WORK ORDER
Show all lines from the material that carry the word "تحميل".

LISTED RECORDS
Segment Open

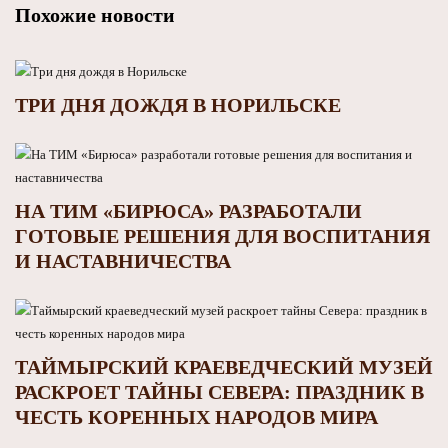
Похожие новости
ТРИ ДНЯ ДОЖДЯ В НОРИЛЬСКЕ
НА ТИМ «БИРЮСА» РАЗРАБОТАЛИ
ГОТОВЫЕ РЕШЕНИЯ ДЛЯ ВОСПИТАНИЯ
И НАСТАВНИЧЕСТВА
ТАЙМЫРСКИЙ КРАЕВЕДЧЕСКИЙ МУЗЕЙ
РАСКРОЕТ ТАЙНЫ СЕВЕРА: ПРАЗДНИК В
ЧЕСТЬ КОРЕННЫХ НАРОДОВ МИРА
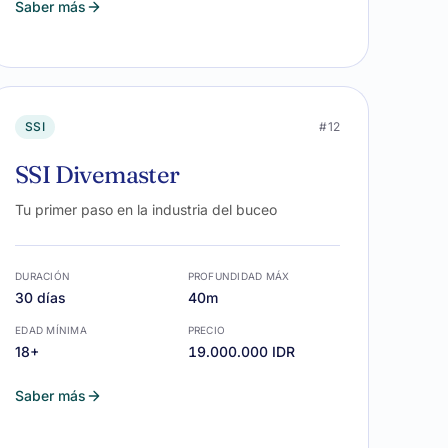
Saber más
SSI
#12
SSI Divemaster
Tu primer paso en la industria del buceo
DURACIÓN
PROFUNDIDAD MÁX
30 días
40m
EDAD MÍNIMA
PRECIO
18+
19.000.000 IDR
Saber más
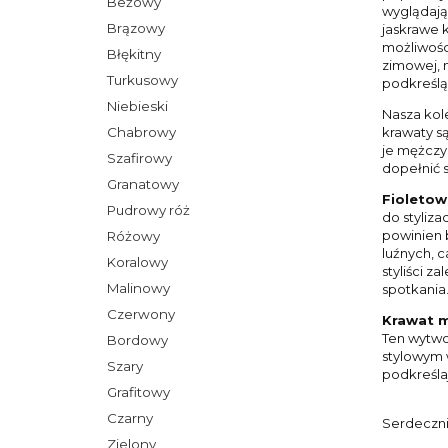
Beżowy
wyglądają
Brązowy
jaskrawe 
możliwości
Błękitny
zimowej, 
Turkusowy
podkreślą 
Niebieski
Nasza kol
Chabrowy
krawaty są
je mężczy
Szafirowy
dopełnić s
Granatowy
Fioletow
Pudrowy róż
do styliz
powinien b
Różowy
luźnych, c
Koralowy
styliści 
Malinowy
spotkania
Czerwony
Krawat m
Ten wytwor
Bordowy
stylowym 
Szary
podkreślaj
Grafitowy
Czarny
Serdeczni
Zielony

Segment Closed
Segment Open

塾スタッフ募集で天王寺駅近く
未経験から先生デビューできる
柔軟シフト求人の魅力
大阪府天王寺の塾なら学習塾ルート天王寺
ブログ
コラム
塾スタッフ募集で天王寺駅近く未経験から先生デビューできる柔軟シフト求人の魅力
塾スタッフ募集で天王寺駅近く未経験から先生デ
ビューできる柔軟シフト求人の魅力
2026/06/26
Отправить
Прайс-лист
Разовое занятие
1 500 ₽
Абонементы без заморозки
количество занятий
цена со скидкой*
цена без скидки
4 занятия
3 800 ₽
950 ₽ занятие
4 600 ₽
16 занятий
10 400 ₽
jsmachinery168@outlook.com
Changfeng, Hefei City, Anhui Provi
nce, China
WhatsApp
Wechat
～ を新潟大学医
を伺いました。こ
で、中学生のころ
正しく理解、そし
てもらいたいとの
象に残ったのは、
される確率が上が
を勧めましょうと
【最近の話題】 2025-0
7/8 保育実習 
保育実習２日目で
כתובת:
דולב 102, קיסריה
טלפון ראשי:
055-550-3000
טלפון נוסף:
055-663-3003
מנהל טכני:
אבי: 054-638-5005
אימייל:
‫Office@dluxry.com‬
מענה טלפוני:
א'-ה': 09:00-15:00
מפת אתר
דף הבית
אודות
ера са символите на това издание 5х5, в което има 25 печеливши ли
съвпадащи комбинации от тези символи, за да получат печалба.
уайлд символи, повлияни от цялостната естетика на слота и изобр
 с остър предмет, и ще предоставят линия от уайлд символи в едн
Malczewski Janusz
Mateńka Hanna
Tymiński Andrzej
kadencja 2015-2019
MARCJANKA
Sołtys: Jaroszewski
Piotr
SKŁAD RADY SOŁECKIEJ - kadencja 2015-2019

Segment Closed
Segment Open

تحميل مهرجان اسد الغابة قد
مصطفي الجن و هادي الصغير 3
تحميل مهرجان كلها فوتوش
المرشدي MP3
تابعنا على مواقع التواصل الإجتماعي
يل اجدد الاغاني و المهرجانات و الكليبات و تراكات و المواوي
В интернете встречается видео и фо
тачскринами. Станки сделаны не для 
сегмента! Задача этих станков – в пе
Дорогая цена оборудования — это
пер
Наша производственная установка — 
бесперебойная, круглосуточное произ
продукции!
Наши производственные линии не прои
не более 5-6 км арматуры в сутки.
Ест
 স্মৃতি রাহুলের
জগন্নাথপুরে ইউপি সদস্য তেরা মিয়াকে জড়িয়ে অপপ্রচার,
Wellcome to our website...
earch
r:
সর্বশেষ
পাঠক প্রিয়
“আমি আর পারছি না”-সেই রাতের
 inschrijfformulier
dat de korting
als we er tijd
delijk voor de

Segment Closed

ANSWER SECTION
تحميل مهرجان اسد الغابة قد
تحميل مهرجان كلها فوتوش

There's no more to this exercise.